Como se isto fosse pouco, tem sido mais comum que, mesmo quando há um culto específico para a celebração da ceia, a membresia a torne apenas um momento de outro culto, já que se tem permitido que membros que não tenham podido participar da ceia, façam-no em outro culto.
-Após ter terminado o culto em Trôade, Paulo embarcou e foi até Assôs. Novamente a comitiva do apóstolo se dividiu, tendo Lucas e seus companheiros ido por terra, em mais uma medida de despiste de eventuais ciladas (At.20:13).
-De Assôs, o apóstolo foi até Mitilene, Quios, Samos e Trogílio, tendo, então, chegado a Mileto e, como Paulo queria, dentro de seu planejamento, chegar a Jerusalém até o dia do Pentecostes, resolveu não ir a Éfeso, mas pediu que os obreiros daquela igreja com ele se encontrassem em Mileto (At.20:16,17).
II – O ENCONTRO DE PAULO COM OS OBREIROS DE ÉFESO
-Paulo mandou chamar os anciãos da igreja de Éfeso para que se encontrassem com ele em Mileto (At.20:17), cidade que ficava cerca de 78,8 km de distância. Mileto é cidade conhecida por ter sido a terra natal do primeiro filósofo grego, Tales (624-546 a.C.).
-Já vemos, de pronto, que os anciãos da igreja de Éfeso também são chamados no texto de bispos (At.20:218), a indicar, pois, que “ancião” e “bispo” são expressões diferentes para a mesma função eclesiástica.
-Por primeiro, observemos que todos aqueles obreiros haviam sido separados pelo apóstolo Paulo que começou com aquela igreja do zero. Quando o apóstolo chegou a Éfeso, havia apenas doze discípulos, que nem sequer sabiam o que era o Espírito Santo.
-Daí o interesse do apóstolo em encontrar-se com aquele corpo ministerial que havia formado, para um último diálogo, e seria mesmo o último, pois o apóstolo recebera a informação divina de que nunca mais iria a Éfeso.
-O apóstolo demonstra, assim, responsabilidade, querendo dar as últimas instruções àqueles que ele mesmo havia constituído para governar a igreja de Éfeso.
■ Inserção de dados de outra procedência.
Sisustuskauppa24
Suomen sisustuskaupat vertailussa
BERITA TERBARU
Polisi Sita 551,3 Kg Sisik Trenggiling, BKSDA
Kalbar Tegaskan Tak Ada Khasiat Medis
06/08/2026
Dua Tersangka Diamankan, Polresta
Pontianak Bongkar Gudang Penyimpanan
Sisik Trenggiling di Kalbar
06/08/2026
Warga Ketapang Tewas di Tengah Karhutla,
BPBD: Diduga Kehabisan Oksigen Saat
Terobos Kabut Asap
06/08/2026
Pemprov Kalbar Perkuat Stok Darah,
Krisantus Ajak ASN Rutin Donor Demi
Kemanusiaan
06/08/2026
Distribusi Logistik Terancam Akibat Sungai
Como havia confirmado os irmãos das igrejas que abrira nas duas primeiras viagens missionárias, tinha de fazê-lo também com a igreja de Éfeso, a igreja de sua terceira viagem.
-Quando se reuniram, Paulo começou falando de seu histórico em Éfeso (At.20:18-21), lembrando a sua conduta desde o dia em que chegara à cidade.
-Este foi o mesmo comportamento do juiz, profeta e sacerdote Samuel quando se despediu do povo de Israel ao término de sua judicatura (I Sm.12).
-O obreiro não tem do que se envergonhar porque se apresenta a Deus aprovado, manejando bem a Palavra da verdade (II Tm.2:15), ou seja, não só demonstra ter conhecimento da Palavra como a cumpre e, portanto, tem um bom testemunho diante do povo, tendo autoridade e respeito por parte da membresia.
-A trajetória de Paulo não fora fácil em Éfeso. Serviu a Deus com toda a humildade e teve de enfrentar com muitas lágrimas e tentações as ciladas dos judeus que lhe sobrevieram.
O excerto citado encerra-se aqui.